— О родичах же ратника, особливо о матери, ежели токмо услышу от кого худое слово, выгоню из полусотни в тот же час, ибо ее не выбирают и святее ничего у каждого из вас нет. Они, да еще рязанская земля — вот и все наше богатство, коего мы никому отнять у нас не позволим.
Любим не знал, что большая часть тех слов, которые сейчас произносил Пелей, принадлежала не ему. Да и Гуней тоже не догадывался, насколько дико ему не свезло, что разбором их драки занимался именно этот полусотник. А дело заключалось в том, что родители самого Пелея тоже были издалека. Их привели в Рязань еще лет тридцать назад, полонив в дремучих лесах, охватывающих весь левый берег Оки. Оба они были из финно-угорского племени мещеры.
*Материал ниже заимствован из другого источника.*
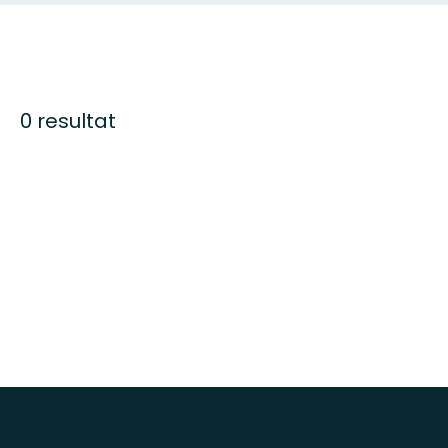
0 resultat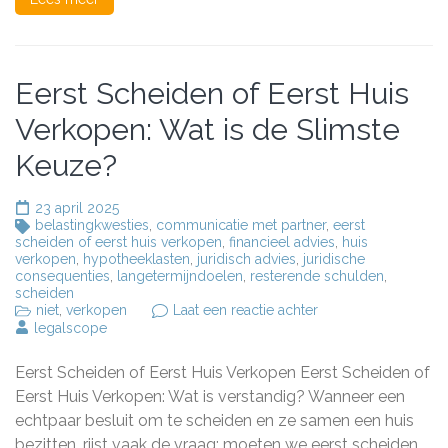
doen?
Eerst Scheiden of Eerst Huis
Verkopen: Wat is de Slimste
Keuze?
23 april 2025
belastingkwesties
,
communicatie met partner
,
eerst
scheiden of eerst huis verkopen
,
financieel advies
,
huis
verkopen
,
hypotheeklasten
,
juridisch advies
,
juridische
consequenties
,
langetermijndoelen
,
resterende schulden
,
scheiden
op
niet
,
verkopen
Laat een reactie achter
Eerst
legalscope
Scheiden
of
Eerst Scheiden of Eerst Huis Verkopen Eerst Scheiden of
Eerst
Huis
Eerst Huis Verkopen: Wat is verstandig? Wanneer een
Verkopen:
echtpaar besluit om te scheiden en ze samen een huis
Wat
bezitten, rijst vaak de vraag: moeten we eerst scheiden
is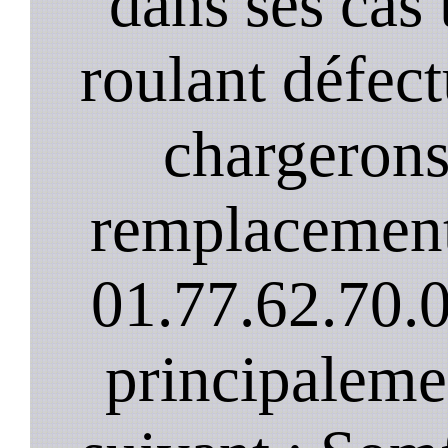
dans ses cas
roulant défec
chargerons
remplacement
01.77.62.70.
principaleme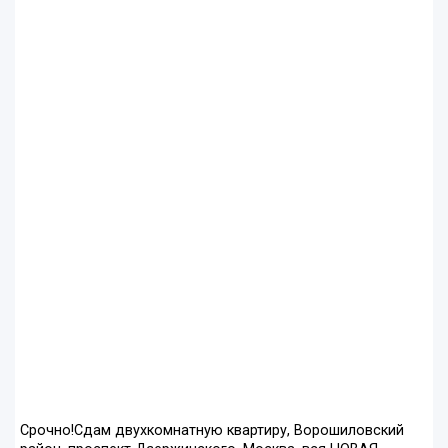
Срочно!Сдам двухкомнатную квартиру, Ворошиловский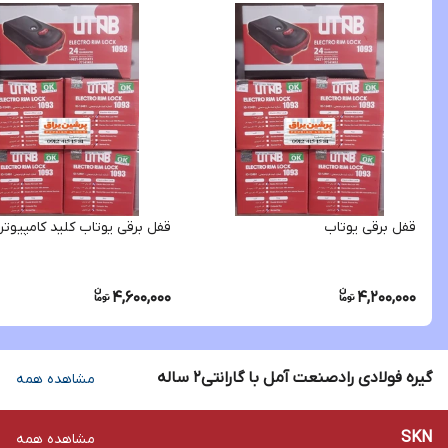
قفل برقی یوتاب
قفل برقی یوتاب کلید کامپیوت
4,600,000
4,200,000
گیره فولادی رادصنعت آمل با گارانتی2 ساله
مشاهده همه
SKN
مشاهده همه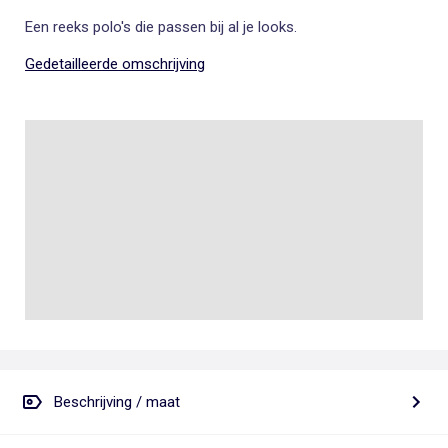
Een reeks polo's die passen bij al je looks.
Gedetailleerde omschrijving
Beschrijving / maat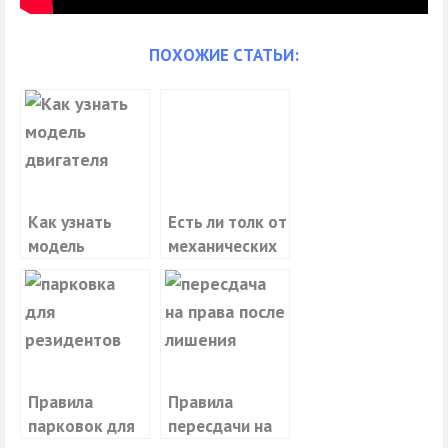
ПОХОЖИЕ СТАТЬИ:
Как узнать
Есть ли толк от
модель
механических
двигателя
противоугонок
автомобиля
Правила
Правила
парковок для
пересдачи на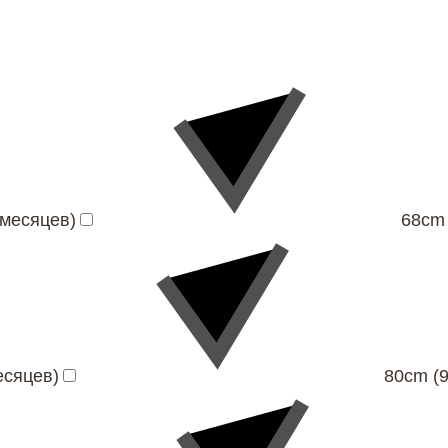
 месяцев)
68cm 
есяцев)
80cm (9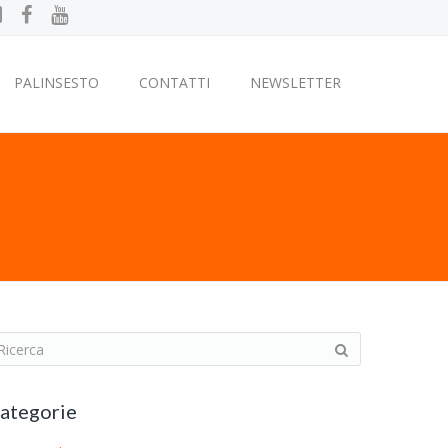
PALINSESTO
CONTATTI
NEWSLETTER
ategorie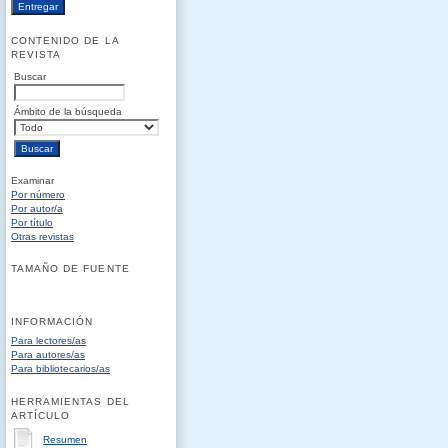
CONTENIDO DE LA
REVISTA
Buscar
Ámbito de la búsqueda
Examinar
Por número
Por autor/a
Por título
Otras revistas
TAMAÑO DE FUENTE
INFORMACIÓN
Para lectores/as
Para autores/as
Para bibliotecarios/as
HERRAMIENTAS DEL
ARTÍCULO
Resumen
Пелея, взятого в дружину за стремительность и удивительную силу всего полгода назад, тоже поначалу изрядно поддевали некоторые шутники. Прекратилось это совсем недавно, ранней осенью, когда парень не выдержал одну из достаточно злых шуточек в адрес родителей и чуть не задушил обидчика.
А потом все было как и сегодня. Точно так же горели поздним вечером факелы, разве что свет их был поярче, да погода потеплее, и крупные снежинки не носились в воздухе, как ныне, подобно диковинным белым бабочкам. И так же застыл в неподвижности строй суровых дружинников, который виделся Пелею из-за подступивших очень близко к глазам слез каким-то темным мрачным пятном.
Только тогда он молчал, а говорил, чеканя каждое слово, их воевода Вячеслав. Стоял он между двумя драчунами: Пелеем и полузадушенным Будяком, всегда веселым и задиристым, а ныне непривычно хмурым и угрюмо потупившим взор…
«Выгонит», — пульсировала в голове мещерского парня горькая мысль, и он поначалу почти не прислушивался к словам воеводы.
А чего тут слушать, когда Пелей и без того успел усвоить, что Вячеслав попусту говорить не будет, и коли укажет на ворота, то тут уж проси не проси — назад дороги не будет. Вон, Кутя, помнится, даже плакал, а что проку? От полной безнадежности и понимания, что в данной ситуации уже ничего не поправить и не изменить, Пелей потихоньку стал прислушиваться к словам воеводы и поначалу ушам своим не поверил.
Его обидчик был в ратной науке одним из лучших в дружине. К тому же состоял он в ней не несколько месяцев, как сам Пелей, а уже три года, успев не раз отличиться в бою. Словом, безвестный парень из мещерского рода не имел против него ни одного шанса, но по речи воеводы выходило как раз напротив. Получалось, что из дружины могут изгнать не его, Пелея, а как раз Будяка.
Впрочем, и тогда до изгнания дело не дошло. Более того, Будяк в конце обучения тоже попал в число лучших. Вот только Пелея назначили помогать будущему ратному ополчению в изучении всех премудростей, а Будяка сам Вячеслав отобрал в свой спецназ — уж очень ловко и быстро освоил тот мудреное умение драться. Зато слова воеводы, кои парню из мещеры запали в память на всю жизнь, сегодня очень даже пригодились.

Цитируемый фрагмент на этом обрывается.